¿Por qué queremos tener siempre la razón? Y, antes de seguir leyendo, detente unos minutos y piensa en las posturas que, en algunos momentos o la mayor parte del tiempo, te pueden colocar en el grupo creciente de los ‘dogmáticos’ o ‘infalibles’, aunque también pueden ser considerados como ‘obstinados o tercos’.
Vivimos en una era en la que la búsqueda constante de la verdad parece ser una prioridad, pero, paradójicamente, la necesidad de tener siempre la razón es una característica arraigada en nosotros.
Esta tendencia, que se manifiesta en diversos aspectos de la vida, tiene raíces profundas en nuestra psicología y dinámicas sociales, vinculándose con la autoafirmación y autoestima. En síntesis, la validación de nuestras ideas y opiniones nos proporciona sensación de seguridad y confianza en nosotros mismos.
Otro punto a tomar en cuenta es que la aceptación de que podemos estar equivocados implica, a veces, enfrentar vulnerabilidades que preferiríamos evitar. Además, la sociedad moderna, con su énfasis en la competencia y el éxito, refuerza la idea de que tener razón está vinculado con el prestigio y el respeto.
Lastimosamente, en un mundo donde la imagen personal juega un papel crucial, admitir errores puede percibirse como una debilidad, lo que impulsa a las personas a aferrarse a sus puntos de vista incluso en contra de la evidencia.
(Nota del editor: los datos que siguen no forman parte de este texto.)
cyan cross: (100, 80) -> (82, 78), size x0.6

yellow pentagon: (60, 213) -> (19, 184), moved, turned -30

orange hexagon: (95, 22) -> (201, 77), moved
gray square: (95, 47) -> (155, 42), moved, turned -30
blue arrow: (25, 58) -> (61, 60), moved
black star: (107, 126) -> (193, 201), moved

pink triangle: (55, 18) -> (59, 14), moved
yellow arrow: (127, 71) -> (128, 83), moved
La psicología cognitiva también desempeña un papel importante en este fenómeno.
La teoría de la disonancia cognitiva sugiere que las personas sienten incomodidad cuando enfrentan información que contradice sus creencias. Para reducir esta incomodidad, es más probable que seleccionen y acepten información que respalde sus opiniones previas, perpetuando así la ilusión de tener siempre la razón. No obstante, la rigidez de mantener nuestras ideas tiene consecuencias negativas. Obstaculiza el aprendizaje y adaptabilidad, limitando el crecimiento intelectual y emocional.
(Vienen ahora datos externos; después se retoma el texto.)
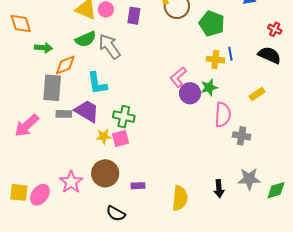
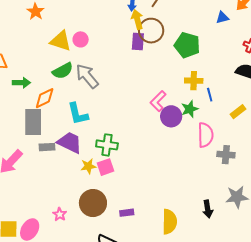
purple rectangle: (134, 16) -> (138, 41), moved
blue line: (230, 54) -> (210, 95), moved
pink star: (71, 182) -> (60, 214), size x0.6

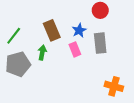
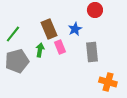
gray rectangle: (100, 43) -> (92, 52), moved
pink rectangle: (75, 49) -> (60, 47), moved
Es bueno recordar que la verdad no siempre radica en tener la razón, sino en la disposición de aprender y evolucionar.
En muchas ocasiones me he arrepentido de mis posturas. Sin embargo, el problema no es querer tener la razón, sino negarnos a escuchar, a valorar los puntos válidos de los demás y anclarnos en el lapidario ‘porque sí’.